This discussion has been locked.
You can no longer post new replies to this discussion. If you have a question you can start a new discussion

Slow XML import

Former Member
Former Member
Hia,

We have a conversion mechnism running that's converting legacy postscript output to generic PDF with formatted XML (1 pdf = 1 pdf, same naming).
On a daily base about 5000 files are generated and imported with an external file source job using the XML and xpaths for meta data.
It's all working nicely, however, the import into M-Files is so slo...o..w.....

Any experience here to speed up this process, to increase the # of files per import (for example 500 in stead of 100) etc?
The (virtual) hardware shouldn't be the issue, nor the SQL vault database.

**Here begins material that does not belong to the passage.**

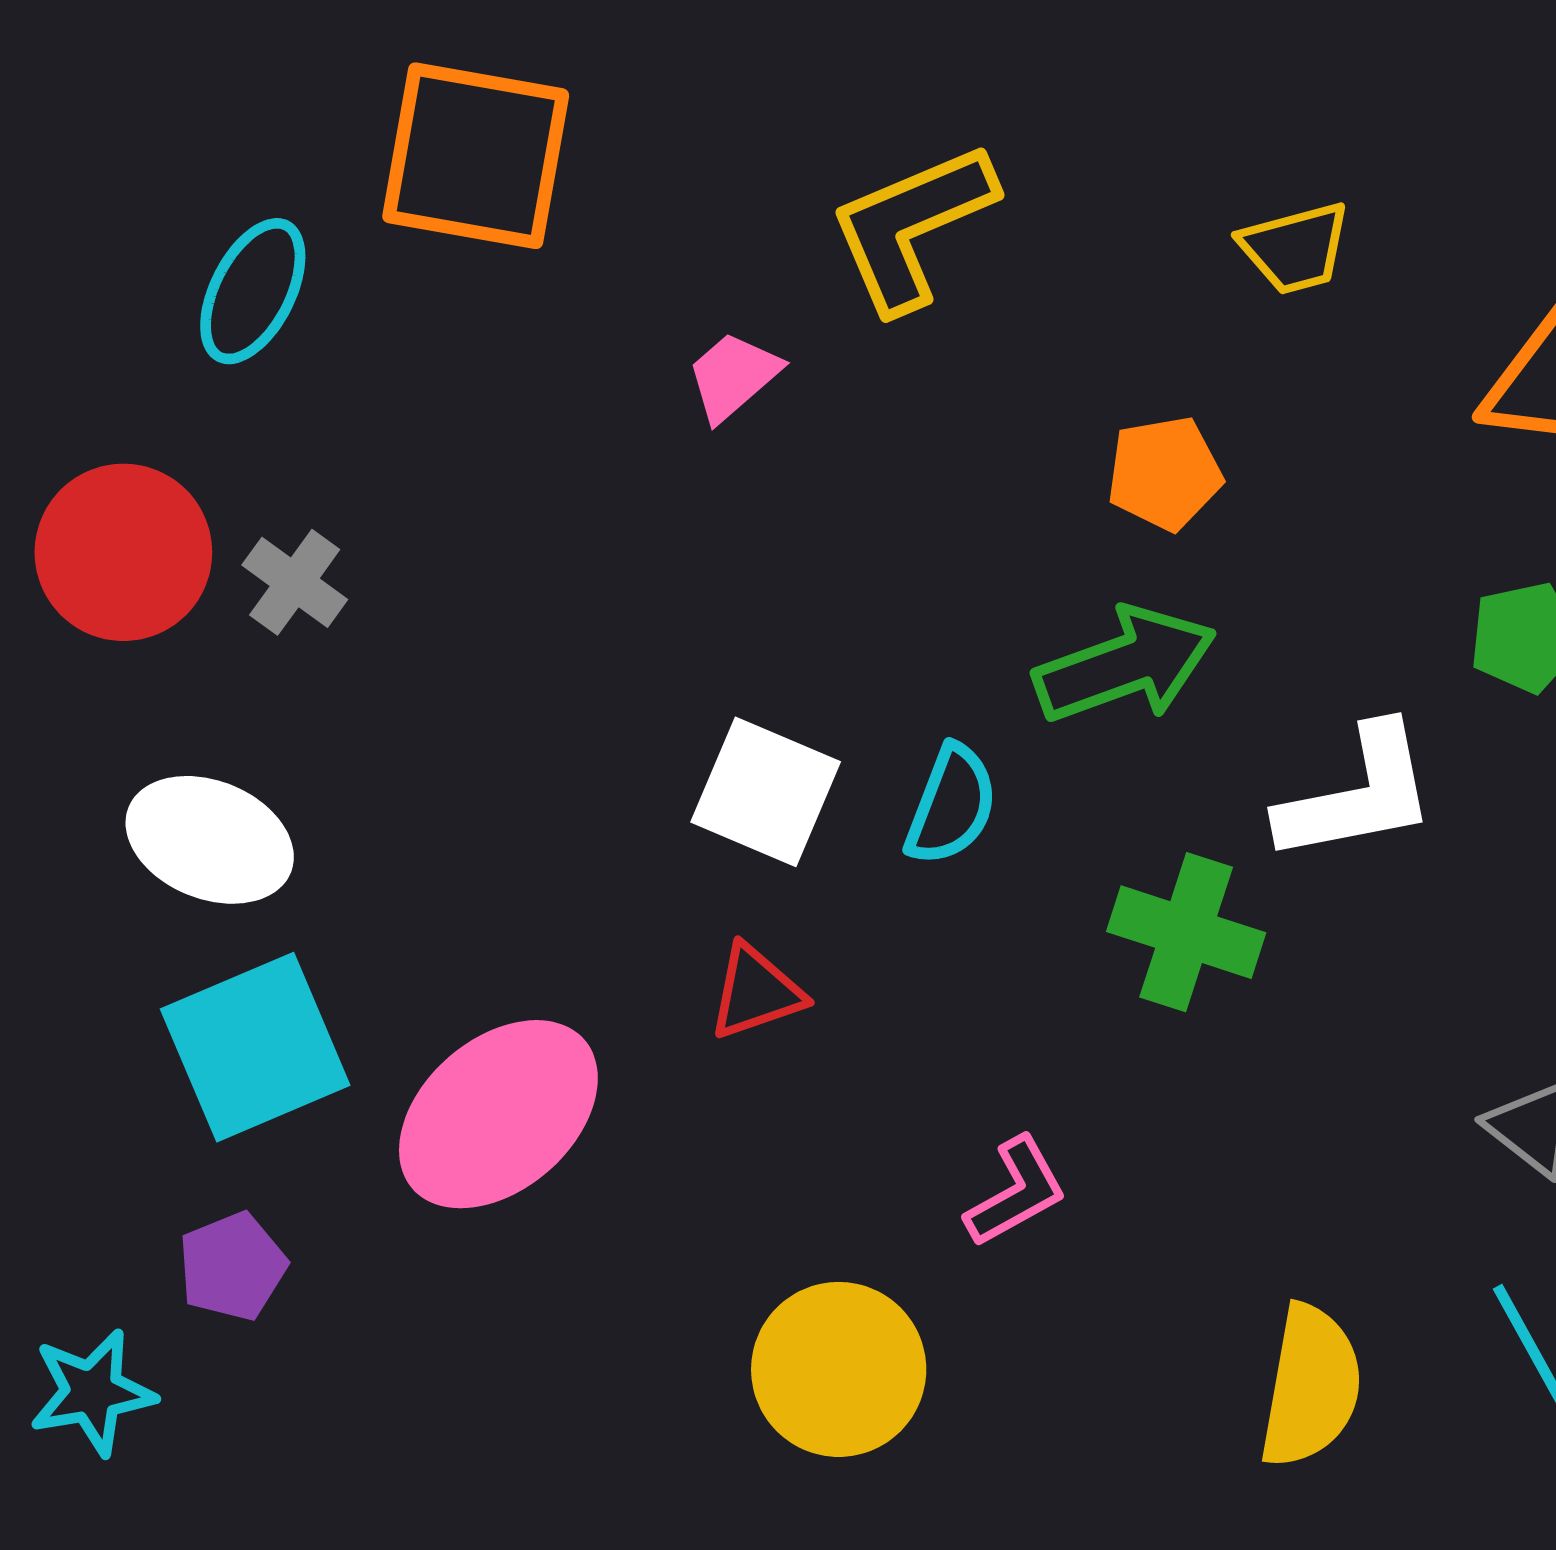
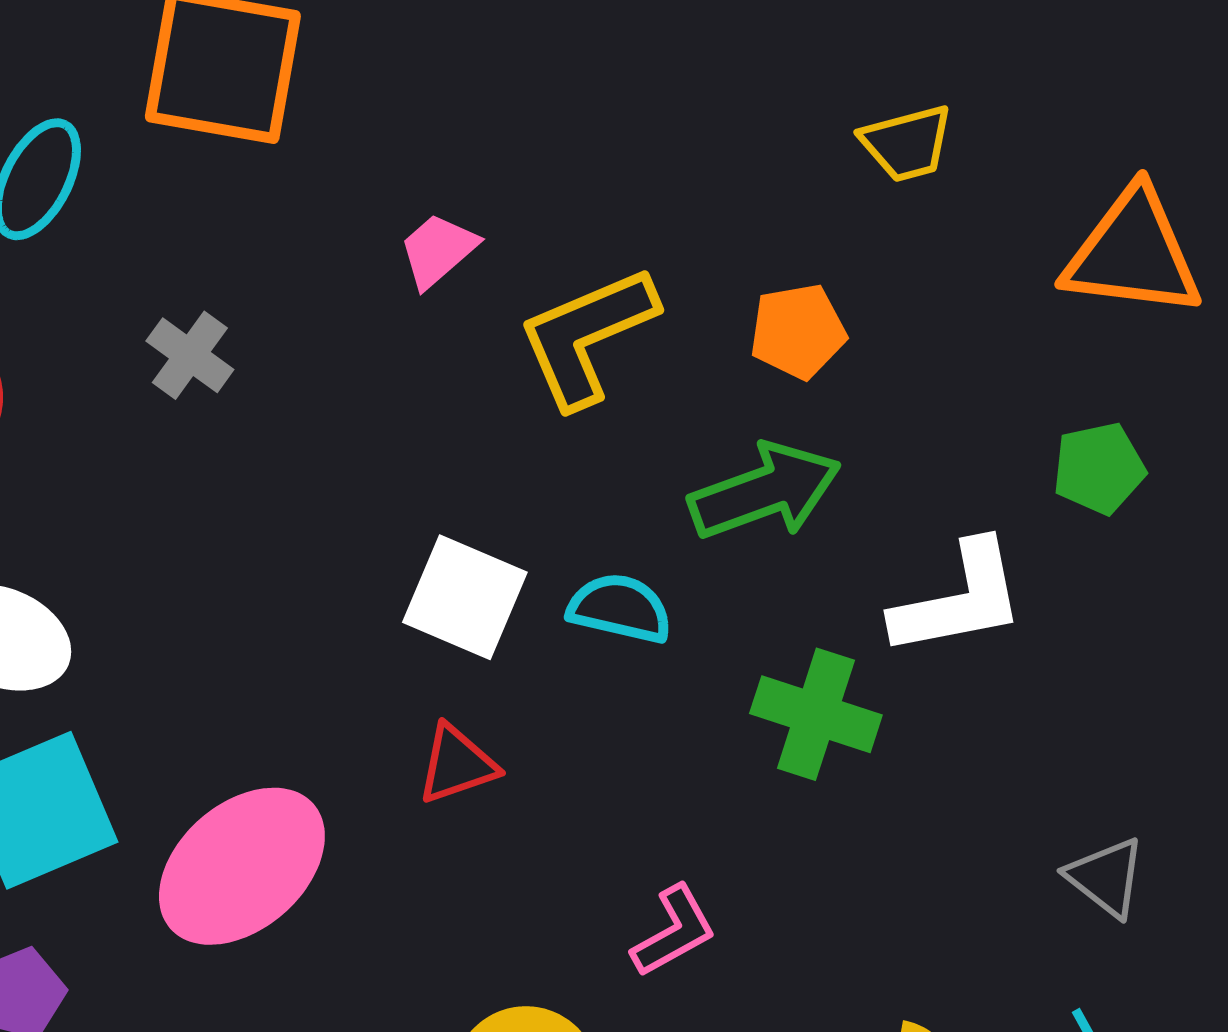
yellow L-shape: (912, 226) -> (587, 336), moved
gray cross: (295, 582) -> (190, 355), moved
cyan semicircle: (951, 805) -> (620, 608), turned -98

We have a backlog of let's say a few million files, so any speed increase would be great.


PS: best wishes all!
  • Are you using text recognition (OCR) in the file source job? OCR processing utilizes a large amount of available CPU resources during import which can slow it down. If you have OCR enabled, try running the import job with it disabled and see what effect that has. If the source PDFs are already text searchable OCR processing is unnecessary anyway.

    If you are not using OCR, then could you please describe what is the current speed of the import? How long does it take to import, say, 100 documents?
  • Former Member
    Former Member
    Hia,

    OCR is not used in this case and can be ignored (as test: importing flat Tif image + XML files has the same performance).
    Importing 100 documents lies between 100 to 150 seconds, so basically 1/1,5 second a file, or about 100.000 per day when running full time.

    That is a lot ofcourse, but when you speak of millions, it means we can import about 3 million files per 1 month, meaning we need 4-5 months of full time importing.
  • Former Member
    Former Member
    Are you using the import tool?

    The GUI has a memory leak that causes it to slow down to a crawl, if you can use CLI version it is much faster.

  • Importing 100 documents lies between 100 to 150 seconds, so basically 1/1,5 second a file, or about 100.000 per day when running full time.


    That sounds about normal, we usually estimate importing speed to be ~1 document/second if we don't have details about the environment. The actual speed depends on a lot of variables such as the hardware specs, the network, the complexity of the metadata structure and any event handlers and other scripts that need to run when the document is added to the vault etc.
  • Former Member
    Former Member
    That sounds about normal, we usually estimate importing speed to be ~1 document/second if we don't have details about the environment. The actual speed depends on a lot of variables such as the hardware specs, the network, the complexity of the metadata structure and any event handlers and other scripts that need to run when the document is added to the vault etc.

    The environment is no issue. All data is local for the server and there's nothing complex about plain text property import. Server CPU isn't going over 10% and memory is barely dented for the process.

    What would be the impact if we duplicate the import job to a second or third, and do parallel imports? Is M-Files ready for concurrent threads in this manner and would that increase import speed?
  • Former Member
    Former Member
    something strange.

    I manually duplicated the import job to a job_2. Everything is exactly the same, except for the name_2 and the source folder_2 (which is also local just like first job).

    So now I have the jobs: Import_Converted_Files & Import_Converted_Files_2

    The second job_2 imports like 5-10 times faster than the first job. Exactly the same files, meta data etc.
    How??

    Is M-Files doing something funny with the external source name property? It feels like that there is some form of ever growing registry causing the job to become increasingly slower?

    Any clue? or is this a glitch in the software?
  • Former Member
    Former Member
    And the same again. 2nd job is slowing down.
    Creating a new, identical, third job_3 will import much faster again, about 5x faster.


  • What would be the impact if we duplicate the import job to a second or third, and do parallel imports? Is M-Files ready for concurrent threads in this manner and would that increase import speed?


    If there is a logical way to split the importing to several jobs that might speed things up since each import job runs in its own thread I think. However I'm not that familiar with the technical details of importing so you could check this from technical support if you have a maintenance subscription. Support may also have an explanation for why the importing slows down after a while.
  • Former Member
    Former Member
    I contacted support and will post any findings.
  • Former Member
    Former Member
    Have you tried using the non-GUI import?